One of the pipeline’s chief supporters, West Virginia Sen. Joe Manchin, a Democrat turned Independent, attached the provision to the bill.
“This is a great day for American energy security and an even greater day for the state of West Virginia,” Manchin said at the end of July last year after construction resumed on the pipeline.
According to Chandler, Austin and Terry, it resumed at a pace they had not seen before.
“If this is a matter of national security, then it should be the safest pipeline in the country,” Chandler said. “It should absolutely be the tip-top safest. And with this recent event, that cannot be assured.”
‘We’re just the landowners’
Austin and Chandler showed some other places in the area where the pipeline crosses farms and wetlands and also where it begins to ascend steep slopes.
Chandler says the topography and geology of Bent Mountain makes it a risky place to build a pipeline.
“Bent Mountain plateau, our neighborhood, has every geohazard known to pipeline construction,” Chandler said. We have the steepest slopes, we have rocky soil, we have highly erodible soils, we have water crossings, we have shallow water, we have a seismically active zone.
Coles Terry says the pipeline’s builder and its regulators haven’t listened to residents’ concerns.
“We’re just the landowners,” he said. “Everything we said would happen has happened. Everything we told them was bad and wrong has come true. We’ve had people way smarter than me come in and tell them the same thing.

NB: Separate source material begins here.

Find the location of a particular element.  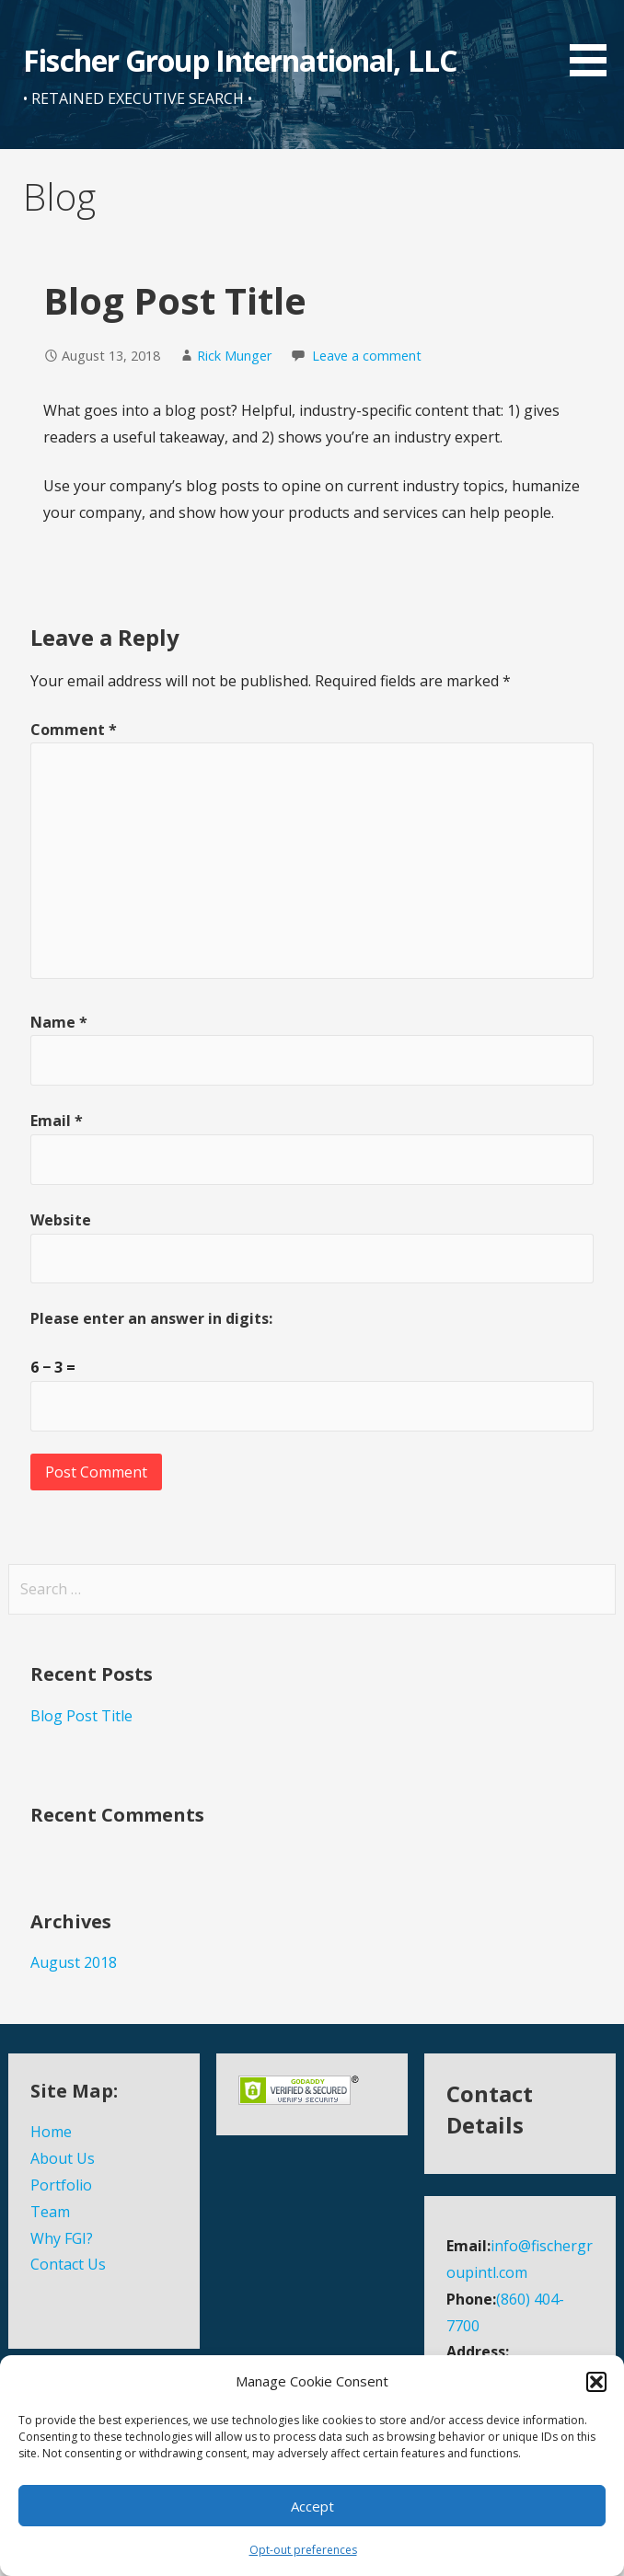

But the pipeline, the MVP, the companies, they have one job, one job, that’s to put the pipe in the ground. That’s all they care about, putting this pipe in the ground.”
They wrote letters, they made phone calls, they attended public meetings. They visited lawmakers in Richmond and Washington. In Red Terry’s case, she camped out in a tree in 2018 until a judge threatened to fine her $1,000 a day.
The residents have taken time away from their families to campaign against the pipeline and have lost loved ones along the way. They say it has also affected their health.
“My blood pressure will never be normal again,” Coles Terry said.
In some places, the break in the landscape is so subtle, you wouldn’t even know a major piece of fossil fuel infrastructure was just below the surface. The Mountain Valley Pipeline might not be visible, but it is on the minds of the people of Bent Mountain.